Wednesday 25 May 2011

Beatriz Ataíde Lobo de Faria - Paz na Terra (1957)

Bertila estava sentada à janela, a meditar a sua vida que se esvaía num viver monótono. Era penoso constatar: ela não vivia – vegetava. Nada lhe interessava no mundo: pobres, crianças, órfãos, doentes, parentes, vizinhos...

Festas religiosas e festas cúreas, nascimentos e casamentos roçavam por ela sem originar o mais ténue frémito de alegria no seu coração apossado de tédio e indiferentismo. E inquietava-a um permanente vácuo...

A vizinha de frente saiu da casa com um rolo de esteira de bambu e um alvo lençol sobre o ombro. Estendeu ao sol a esteira e sobre ela o lençol. Cumprimentou a Berila.

- Então, que é isso? Perguntou Berila, esboçando um sorriso.

- Vou expor ao sol os mandarês. Preparativos para a consoada de Natal.

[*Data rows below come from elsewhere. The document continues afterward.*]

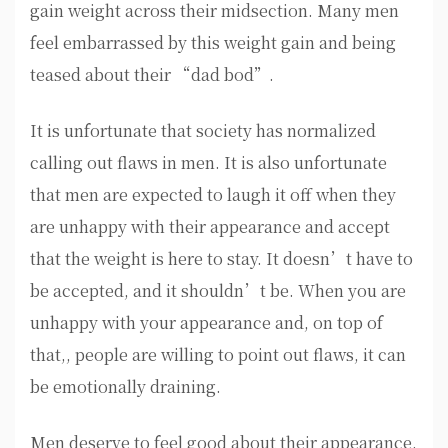
gain weight across their midsection. Many men
feel embarrassed by this weight gain and being
teased about their “dad bod”.
It is unfortunate that society has normalized
calling out flaws in men. It is also unfortunate
that men are expected to laugh it off when they
are unhappy with their appearance and accept
that the weight is here to stay. It doesn’t have to
be accepted, and it shouldn’t be. When you are
unhappy with your appearance and, on top of
that,, people are willing to point out flaws, it can
be emotionally draining.
Men deserve to feel good about their appearance.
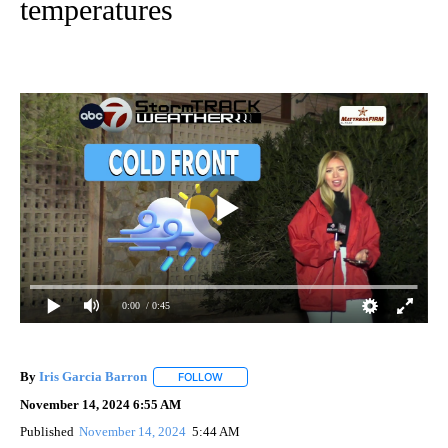
temperatures
0:00
/ 0:45
By
Iris Garcia Barron
FOLLOW
FOLLOW "" TO RECEIVE NOTIFICATIONS A
November 14, 2024 6:55 AM
Published
November 14, 2024
5:44 AM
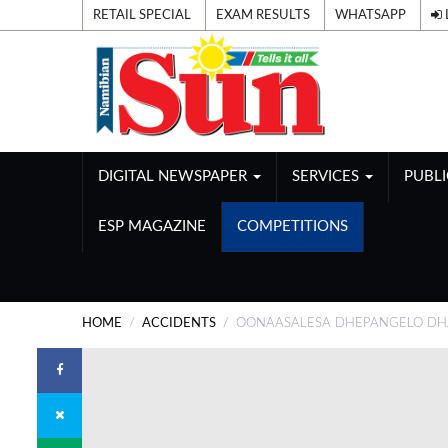
RETAIL SPECIAL
EXAM RESULTS
WHATSAPP
DIGITAL NEWSPAPER
SERVICES
PUBL
ESP MAGAZINE
COMPETITIONS
HOME
ACCIDENTS
OONAASALESA DHEPANGELO DHA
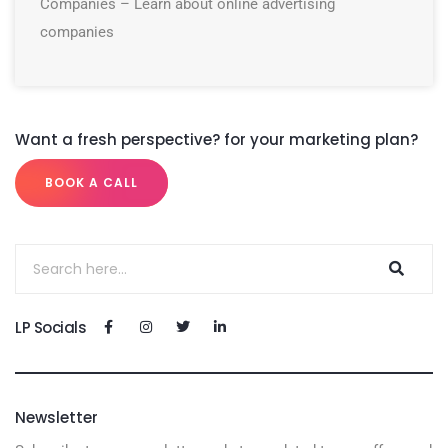
Companies – Learn about online advertising
companies
Want a fresh perspective? for your marketing plan?
BOOK A CALL
LP Socials
Newsletter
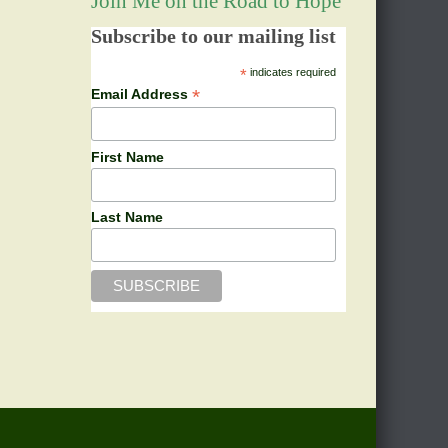
Join Me on the Road to Hope
Subscribe to our mailing list
*
indicates required
*
Email Address
First Name
Last Name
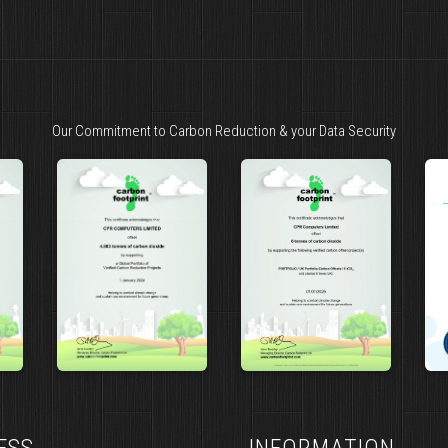
Our Commitment to Carbon Reduction & your Data Security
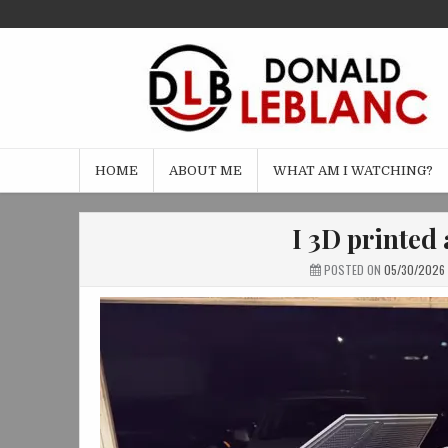
Skip
to
content
HOME
ABOUT ME
WHAT AM I WATCHING?
I 3D printed 
POSTED ON
05/30/2026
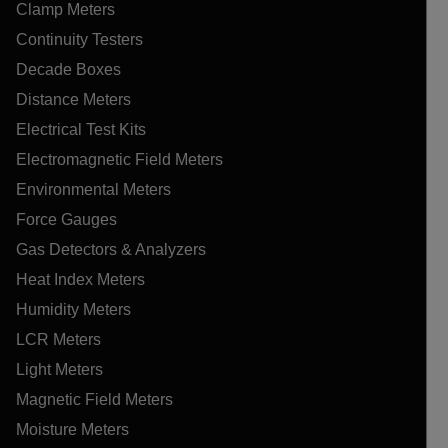
Clamp Meters
Continuity Testers
Decade Boxes
Distance Meters
Electrical Test Kits
Electromagnetic Field Meters
Environmental Meters
Force Gauges
Gas Detectors & Analyzers
Heat Index Meters
Humidity Meters
LCR Meters
Light Meters
Magnetic Field Meters
Moisture Meters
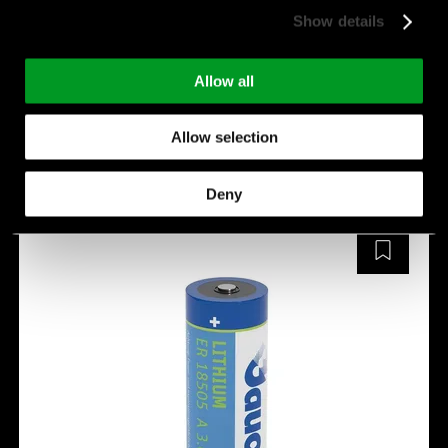
Max. pulse current[mA]:
1,200 mA
Show details
temperature [°C]:
-40 ~ +85
Manufacturer:
Fanso
Allow all
ER18505M
Allow selection
Deny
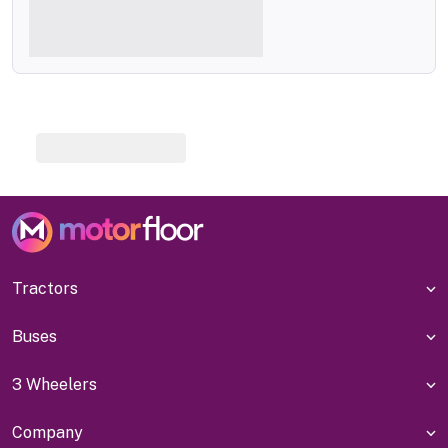
Tractors
Buses
3 Wheelers
Company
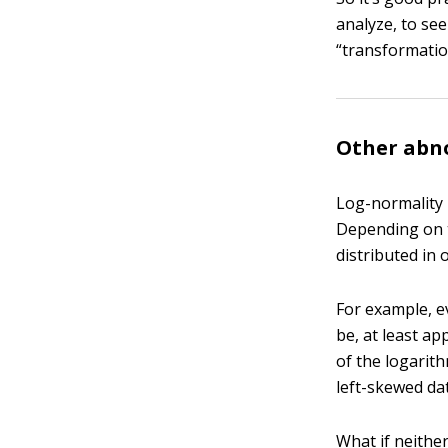
analyze, to see
“transformatio
Other abno
Log-normality i
Depending on t
distributed in 
For example, e
be, at least a
of the logarith
left-skewed da
What if neithe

- É verdade. Já está próximo. Era de facto época de Natal. Faltavam só oito dias. Ela nem dera por tal. Era preciso preparar a consoada pois na sua terra havia o costume de trocar os presentes. Era só por isso que Bertila pensava agora na consoada. Não por ela que de tudo se aborrecia, não pela sogra achacosa e meio tonta, não pelo marido dispéptico – mas para corresponder ao brinde das vizinhas.

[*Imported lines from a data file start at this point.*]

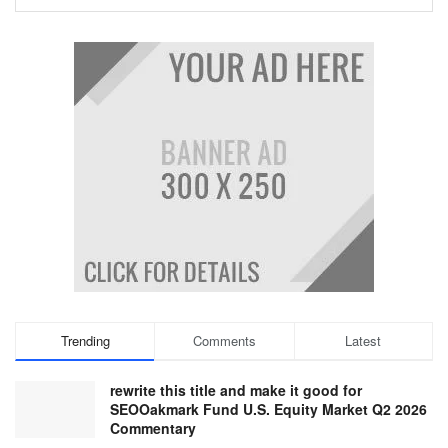
Trending
Comments
Latest
rewrite this title and make it good for
SEOOakmark Fund U.S. Equity Market Q2 2026
Commentary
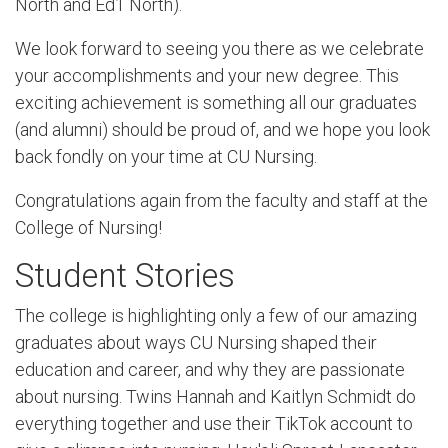
North and Ed1 North).
We look forward to seeing you there as we celebrate
your accomplishments and your new degree. This
exciting achievement is something all our graduates
(and alumni) should be proud of, and we hope you look
back fondly on your time at CU Nursing.
Congratulations again from the faculty and staff at the
College of Nursing!
Student Stories
The college is highlighting only a few of our amazing
graduates about ways CU Nursing shaped their
education and career, and why they are passionate
about nursing. Twins Hannah and Kaitlyn Schmidt do
everything together and use their TikTok account to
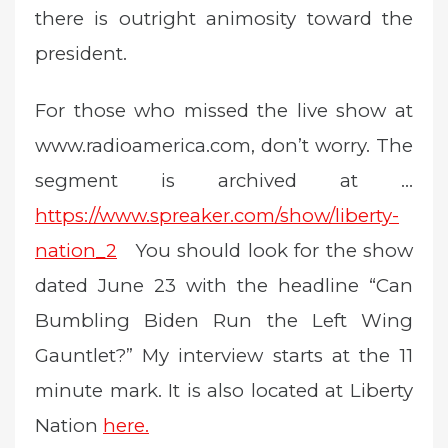
there is outright animosity toward the
president.
For those who missed the live show at
www.radioamerica.com, don’t worry. The
segment is archived at …
https://www.spreaker.com/show/liberty-
nation_2
You should look for the show
dated June 23 with the headline “Can
Bumbling Biden Run the Left Wing
Gauntlet?” My interview starts at the 11
minute mark. It is also located at Liberty
Nation
here.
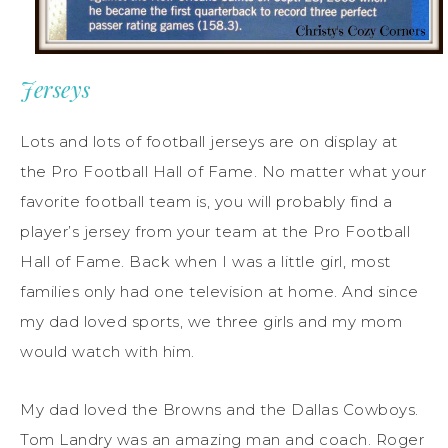
Jerseys
Lots and lots of football jerseys are on display at
the Pro Football Hall of Fame. No matter what your
favorite football team is, you will probably find a
player’s jersey from your team at the Pro Football
Hall of Fame. Back when I was a little girl, most
families only had one television at home. And since
my dad loved sports, we three girls and my mom
would watch with him.
My dad loved the Browns and the Dallas Cowboys.
Tom Landry was an amazing man and coach. Roger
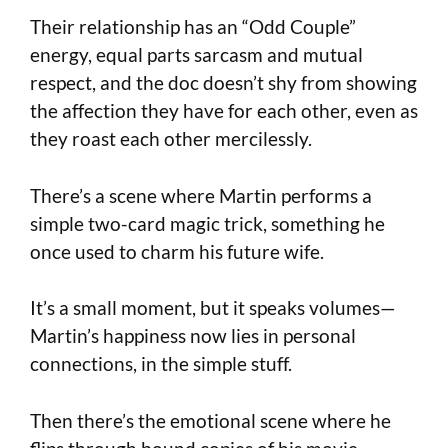
Their relationship has an “Odd Couple”
energy, equal parts sarcasm and mutual
respect, and the doc doesn’t shy from showing
the affection they have for each other, even as
they roast each other mercilessly.
There’s a scene where Martin performs a
simple two-card magic trick, something he
once used to charm his future wife.
It’s a small moment, but it speaks volumes—
Martin’s happiness now lies in personal
connections, in the simple stuff.
Then there’s the emotional scene where he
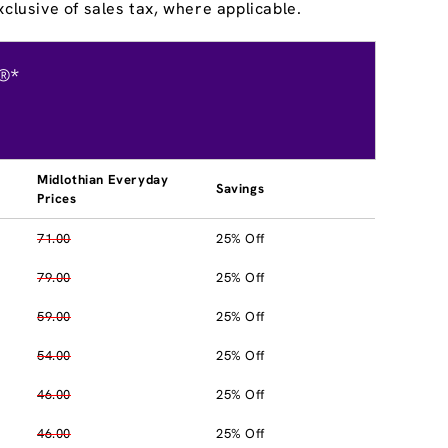
clusive of sales tax, where applicable.
®*
Midlothian Everyday
Savings
Prices
71.00
25% Off
79.00
25% Off
59.00
25% Off
54.00
25% Off
46.00
25% Off
46.00
25% Off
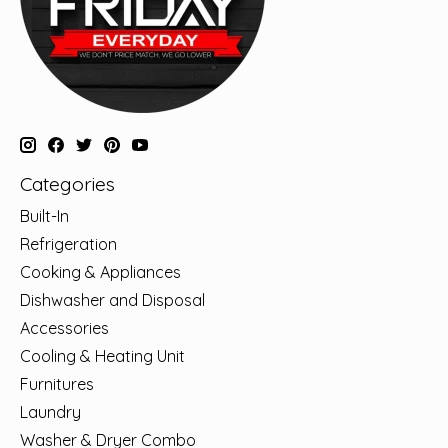
Categories
Built-In
Refrigeration
Cooking & Appliances
Dishwasher and Disposal
Accessories
Cooling & Heating Unit
Furnitures
Laundry
Washer & Dryer Combo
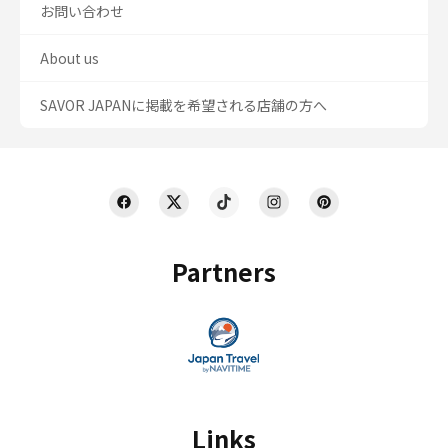
お問い合わせ
About us
SAVOR JAPANに掲載を希望される店舗の方へ
Partners
Links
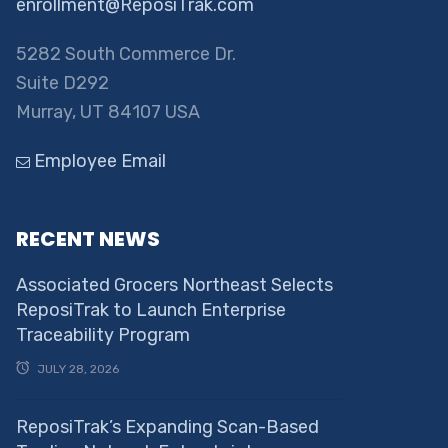
enrollment@ReposiTrak.com
5282 South Commerce Dr.
Suite D292
Murray, UT 84107 USA
Employee Email
RECENT NEWS
Associated Grocers Northeast Selects
ReposiTrak to Launch Enterprise
Traceability Program
JULY 28, 2026
ReposiTrak’s Expanding Scan-Based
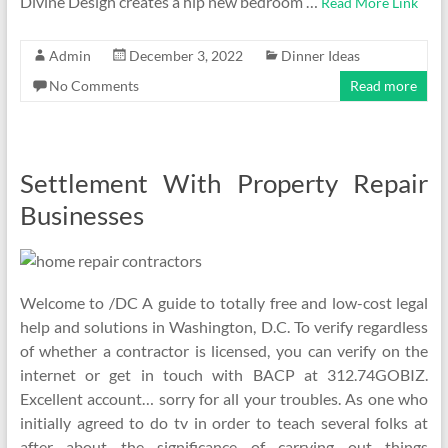
Divine Design creates a hip new bedroom …
Read More Link
Admin
December 3, 2022
Dinner Ideas
No Comments
Read more
Settlement With Property Repair
Businesses
Welcome to /DC A guide to totally free and low-cost legal
help and solutions in Washington, D.C. To verify regardless
of whether a contractor is licensed, you can verify on the
internet or get in touch with BACP at 312.74GOBIZ.
Excellent account… sorry for all your troubles. As one who
initially agreed to do tv in order to teach several folks at
after about the significance of carrying out things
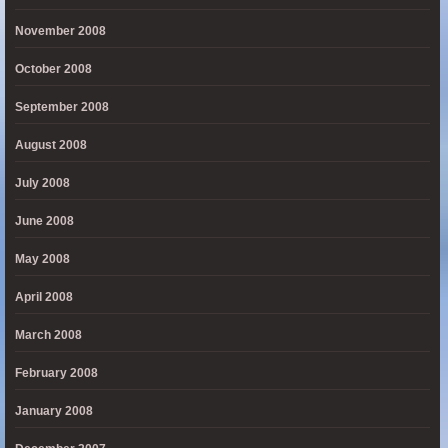
November 2008
October 2008
September 2008
August 2008
July 2008
June 2008
May 2008
April 2008
March 2008
February 2008
January 2008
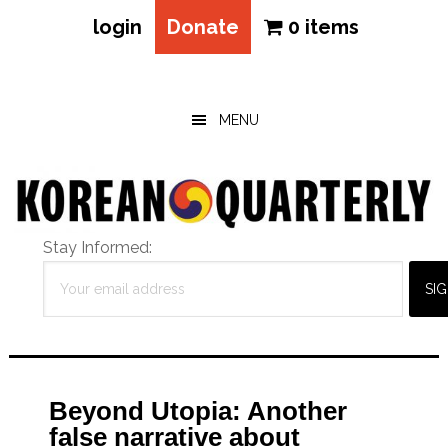
login
Donate
0 items
Skip
Skip
Skip
to
to
to
main
primary
footer
MENU
content
sidebar
Stay Informed:
Beyond Utopia: Another
false narrative about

Festa de Natal. Na igreja haveria bodo aos pobres e crianças. Porém, a ele assistiram só os que podiam deslocar-se até lá. José, aquele rapazinho gárrulo e guapo que a poliomielite prendera à enxerga, esse não desfrutaria do prazer de comer os bolos, juntamente com os da sua idade, no adro da igreja. E enquanto os irmãozinhos, envergando factos domingueiros, corressem entusiasmados para o bodo, ele faria aborrecer à mãe com o seu choro cantarolado:

- Leva-me, mãe, eu também quero ir...

Mas a mãe não ligaria, habituada a ouvir a toada. Os seus braços doridos pelo trabalho extenuante para a manutenção de 3 crianças (uma delas entravada) já não podiam aguentar com o peso do José que ia crescendo no catre de dor...

Raiou o dia de Natal.

Bertila, saindo do seu torpor moral, preparara a consoada e mandara uma boa parte para o José.

O carro que chamara, para ir dar as boas-festas à mãe velhinha, já estava à porta quando crianças em bandos, passaram chilreando quais passarinhos, de caminho à igreja. E logo ouviu-se o choramingas do José:

- Leva-me, mãezinha, eu quero ir também!...

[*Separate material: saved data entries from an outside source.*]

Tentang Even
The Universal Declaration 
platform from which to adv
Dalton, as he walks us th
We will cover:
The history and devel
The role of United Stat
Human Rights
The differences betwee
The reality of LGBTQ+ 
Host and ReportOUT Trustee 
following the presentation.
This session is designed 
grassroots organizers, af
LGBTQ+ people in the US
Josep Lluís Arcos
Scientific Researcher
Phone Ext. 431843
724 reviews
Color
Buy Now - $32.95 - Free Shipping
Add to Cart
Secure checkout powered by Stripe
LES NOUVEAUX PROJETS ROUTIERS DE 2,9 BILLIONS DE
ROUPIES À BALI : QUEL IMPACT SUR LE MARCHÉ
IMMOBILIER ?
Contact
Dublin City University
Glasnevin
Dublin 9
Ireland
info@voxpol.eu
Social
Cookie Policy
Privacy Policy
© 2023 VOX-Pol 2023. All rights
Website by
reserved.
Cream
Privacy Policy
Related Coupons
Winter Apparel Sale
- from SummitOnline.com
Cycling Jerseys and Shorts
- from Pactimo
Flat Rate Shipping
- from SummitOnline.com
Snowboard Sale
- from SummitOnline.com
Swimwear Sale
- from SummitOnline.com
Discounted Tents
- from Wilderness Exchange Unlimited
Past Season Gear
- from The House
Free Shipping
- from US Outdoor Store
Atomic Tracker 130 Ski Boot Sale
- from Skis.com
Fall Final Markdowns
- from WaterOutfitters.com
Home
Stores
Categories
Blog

Porém, ao contrário, do que sucedia em outros dias, a mãe também se lamentava, em voz alta e chorosa:

- Ai que triste sorte a minha! Se o teu pai vivesse poderia levar-te ao colo, meu querido filho, mas eu não posso!

- Leva-me de carro, mãe!

- Santo Deus! Os carros não foram feitos para passeios de pobres como nós!

Bertila não soube o que se passara dentro do seu peito. Os seus ouvidos só ouviam o eco das últimas palavras do José: leva-me de carro, mãe! Um eco que se repetia estridente, implacável, a martelar-lhe os ouvidos.

No seu guarda-roupa estava o fato que ela comprara há dois dias para oferecê-lo ao José. Mas lembrara-se do cheiro desagradável daquela enxerga onde o rapaz jazia noite e dia e pensara que o fato podia ter melhor aplicação.

Mas aquele eco!... Não era bem o eco da voz meiga do pequeno. Era uma voz ameaçadora que parecia sair de cada móvel do seu quarto: Leva-o de carro!

Bertila saiu do seu palacete e entrou no casebre do José. Dirigiu-se à mãe e disse: Vamos levar o pequeno.

E como ela a olhasse espantada, explicou, mostrando o fato que levara: Vou levá-lo de carro para o bodo.

Bem levado e vestido, José dirigiu-se para o carro nos braços da mãe.

A alegria que se estampou no seu rosto pálido quando viu as crianças aglomeradas em redor da Árvore de Natal, o olhar extasiado com que contemplou o Presépio na Igreja, foram de grande compensação para o gesto de Bertila. E enquanto a mãe do José, ajoelhada aos pés do Menino Jesus, agradecida à sua benfeitora, pedia para ela bênçãos celestes, lágrimas de alegria desciam pelas faces de Bertila, desfazendo o seu egoísmo e comunicando-lhe a alegria de viver, inundando, ao mesmo tempo, o seu coração duma suave paz – aquela doce paz que Jesus prometeu na terra.